> **Required work**:
Retype every entry below without altering anything.

Dataset START

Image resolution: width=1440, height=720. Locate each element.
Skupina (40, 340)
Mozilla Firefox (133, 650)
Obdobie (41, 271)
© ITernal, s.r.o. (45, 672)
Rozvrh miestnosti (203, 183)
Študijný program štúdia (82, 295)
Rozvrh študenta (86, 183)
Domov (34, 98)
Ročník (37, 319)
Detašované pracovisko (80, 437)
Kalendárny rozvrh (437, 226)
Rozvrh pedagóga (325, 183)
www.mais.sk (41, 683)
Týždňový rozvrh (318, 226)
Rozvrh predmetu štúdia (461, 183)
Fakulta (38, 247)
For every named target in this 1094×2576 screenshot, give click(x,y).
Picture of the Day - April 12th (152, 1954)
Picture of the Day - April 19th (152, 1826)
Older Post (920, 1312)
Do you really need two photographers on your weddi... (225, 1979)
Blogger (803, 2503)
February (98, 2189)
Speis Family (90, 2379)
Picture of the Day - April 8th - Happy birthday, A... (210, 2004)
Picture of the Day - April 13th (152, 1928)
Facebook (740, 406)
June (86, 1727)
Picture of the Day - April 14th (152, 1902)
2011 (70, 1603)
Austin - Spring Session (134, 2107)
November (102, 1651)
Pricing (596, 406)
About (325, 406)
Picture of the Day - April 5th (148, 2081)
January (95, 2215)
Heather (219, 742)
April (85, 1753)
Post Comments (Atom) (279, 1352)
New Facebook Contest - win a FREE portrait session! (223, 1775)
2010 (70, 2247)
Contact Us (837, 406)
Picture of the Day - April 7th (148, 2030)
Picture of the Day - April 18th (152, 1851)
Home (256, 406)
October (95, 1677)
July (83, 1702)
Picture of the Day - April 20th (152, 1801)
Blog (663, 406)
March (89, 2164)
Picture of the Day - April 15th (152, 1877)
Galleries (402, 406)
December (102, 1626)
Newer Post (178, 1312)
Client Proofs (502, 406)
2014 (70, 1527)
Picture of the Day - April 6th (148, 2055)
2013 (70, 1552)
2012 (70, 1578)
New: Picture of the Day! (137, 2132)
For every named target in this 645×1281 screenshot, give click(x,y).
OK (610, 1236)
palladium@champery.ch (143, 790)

Dataset END

> **Result below**:
Image resolution: width=1440, height=720. Locate each element.
Skupina (40, 340)
Mozilla Firefox (133, 650)
Obdobie (41, 271)
© ITernal, s.r.o. (45, 672)
Rozvrh miestnosti (203, 183)
Študijný program štúdia (82, 295)
Rozvrh študenta (86, 183)
Domov (34, 98)
Ročník (37, 319)
Detašované pracovisko (80, 437)
Kalendárny rozvrh (437, 226)
Rozvrh pedagóga (325, 183)
www.mais.sk (41, 683)
Týždňový rozvrh (318, 226)
Rozvrh predmetu štúdia (461, 183)
Fakulta (38, 247)
For every named target in this 1094×2576 screenshot, give click(x,y).
Picture of the Day - April 12th (152, 1954)
Picture of the Day - April 19th (152, 1826)
Older Post (920, 1312)
Do you really need two photographers on your weddi... (225, 1979)
Blogger (803, 2503)
February (98, 2189)
Speis Family (90, 2379)
Picture of the Day - April 8th - Happy birthday, A... (210, 2004)
Picture of the Day - April 13th (152, 1928)
Facebook (740, 406)
June (86, 1727)
Picture of the Day - April 14th (152, 1902)
2011 (70, 1603)
Austin - Spring Session (134, 2107)
November (102, 1651)
Pricing (596, 406)
About (325, 406)
Picture of the Day - April 5th (148, 2081)
January (95, 2215)
Heather (219, 742)
April (85, 1753)
Post Comments (Atom) (279, 1352)
New Facebook Contest - win a FREE portrait session! (223, 1775)
2010 (70, 2247)
Contact Us (837, 406)
Picture of the Day - April 7th (148, 2030)
Picture of the Day - April 18th (152, 1851)
Home (256, 406)
October (95, 1677)
July (83, 1702)
Picture of the Day - April 20th (152, 1801)
Blog (663, 406)
March (89, 2164)
Picture of the Day - April 15th (152, 1877)
Galleries (402, 406)
December (102, 1626)
Newer Post (178, 1312)
Client Proofs (502, 406)
2014 (70, 1527)
Picture of the Day - April 6th (148, 2055)
2013 (70, 1552)
2012 (70, 1578)
New: Picture of the Day! (137, 2132)
For every named target in this 645×1281 screenshot, give click(x,y).
OK (610, 1236)
palladium@champery.ch (143, 790)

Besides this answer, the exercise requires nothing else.